= Beginning of Section =

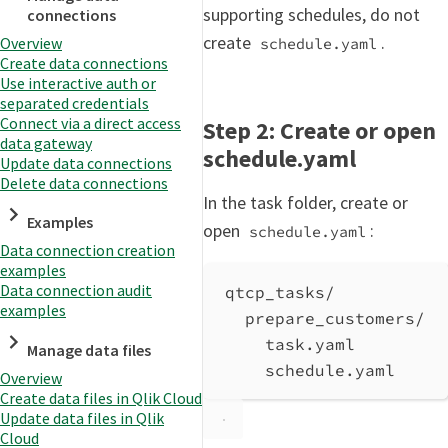
supporting schedules, do not
connections
create
.
Overview
schedule.yaml
Create data connections
Use interactive auth or
separated credentials
Connect via a direct access
Step 2: Create or open
data gateway
schedule.yaml
Update data connections
Delete data connections
In the task folder, create or
Examples
open
:
schedule.yaml
Data connection creation
examples
Data connection audit
qtcp_tasks/
examples
prepare_customers/
task.yaml
Manage data files
schedule.yaml
Overview
Create data files in Qlik Cloud
Update data files in Qlik
Cloud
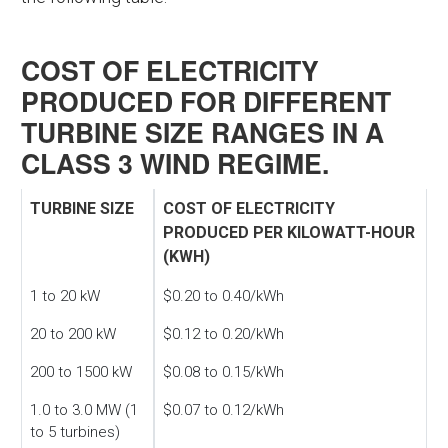
COST OF ELECTRICITY
PRODUCED FOR DIFFERENT
TURBINE SIZE RANGES IN A
CLASS 3 WIND REGIME.
TURBINE SIZE
COST OF ELECTRICITY
PRODUCED PER KILOWATT-HOUR
(KWH)
1 to 20 kW
$0.20 to 0.40/kWh
20 to 200 kW
$0.12 to 0.20/kWh
200 to 1500 kW
$0.08 to 0.15/kWh
1.0 to 3.0 MW (1
$0.07 to 0.12/kWh
to 5 turbines)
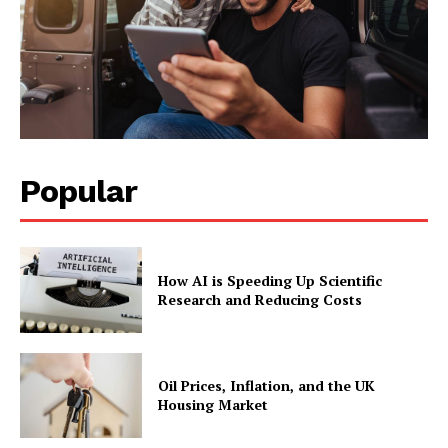
Popular
How AI is Speeding Up Scientific
Research and Reducing Costs
Oil Prices, Inflation, and the UK
Housing Market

= End of Section =

> Brief: Each record should appear again exactly as it stands, with no picture included.

> Task solution:
supporting schedules, do not
connections
create
.
Overview
schedule.yaml
Create data connections
Use interactive auth or
separated credentials
Connect via a direct access
Step 2: Create or open
data gateway
schedule.yaml
Update data connections
Delete data connections
In the task folder, create or
Examples
open
:
schedule.yaml
Data connection creation
examples
Data connection audit
qtcp_tasks/
examples
prepare_customers/
task.yaml
Manage data files
schedule.yaml
Overview
Create data files in Qlik Cloud
Update data files in Qlik
Cloud
COST OF ELECTRICITY
PRODUCED FOR DIFFERENT
TURBINE SIZE RANGES IN A
CLASS 3 WIND REGIME.
TURBINE SIZE
COST OF ELECTRICITY
PRODUCED PER KILOWATT-HOUR
(KWH)
1 to 20 kW
$0.20 to 0.40/kWh
20 to 200 kW
$0.12 to 0.20/kWh
200 to 1500 kW
$0.08 to 0.15/kWh
1.0 to 3.0 MW (1
$0.07 to 0.12/kWh
to 5 turbines)
Popular
How AI is Speeding Up Scientific
Research and Reducing Costs
Oil Prices, Inflation, and the UK
Housing Market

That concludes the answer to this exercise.